Caspase-1 promotes the control of Salmonella replication within human macrophages.

WT and two independent clones of CASP1-/- THP-1 monocyte-derived macrophages were primed with 100 ng/mL Pam3CSK4 for 16 hours. Cells were then infected with PBS (Mock), WT S. Typhimurium (A, B, C), or WT S. Typhimurium constitutively expressing GFP (D,E) at an MOI = 20. (A) Release of IL-1β into the supernatant was measured by ELISA at 6 hpi. (B) Cell death (percentage cytotoxicity) was measured by lactate dehydrogenase release assay and normalized to mock-infected cells at 6 hpi. (C) Cells were lysed at 1 hpi and 6 hpi, and bacteria were subsequently plated to calculate CFU. Fold-change in CFU/well was calculated. (D, E) Cells were fixed at 6 hpi and stained for DAPI to label DNA (blue). (D) The number of bacteria per cell at 6 hpi was scored by fluorescence microscopy.

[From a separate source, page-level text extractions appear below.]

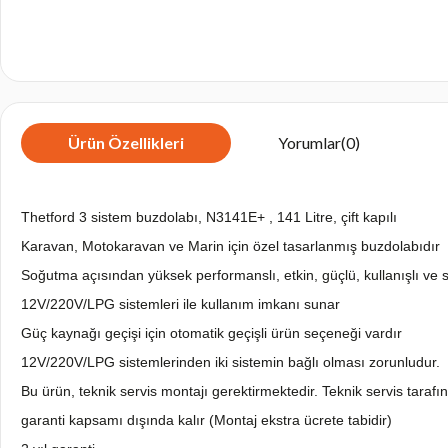
Ürün Özellikleri
Yorumlar
(0)
Thetford 3 sistem buzdolabı, N3141E+ , 141 Litre, çift kapılı
Karavan, Motokaravan ve Marin için özel tasarlanmış buzdolabıdır
Soğutma açısından yüksek performanslı, etkin, güçlü, kullanışlı ve s
12V/220V/LPG sistemleri ile kullanım imkanı sunar
Güç kaynağı geçişi için otomatik geçişli ürün seçeneği vardır
12V/220V/LPG sistemlerinden iki sistemin bağlı olması zorunludur.
Bu ürün, teknik servis montajı gerektirmektedir. Teknik servis tara
garanti kapsamı dışında kalır (Montaj ekstra ücrete tabidir)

Each small dot represents one infected cell. 150 infected cells were scored for each genotype. (E) Representative images are shown. Scale bar represents 10 µm. Bars represent the mean for each genotype, and error bars represent the standard deviation of triplicate wells from one experiment (A, B, C, D). ***p < 0.001, ****p < 0.0001 by Dunnett’s multiple comparisons test (A, B, C, D). Data shown are representative of at least three independent experiments.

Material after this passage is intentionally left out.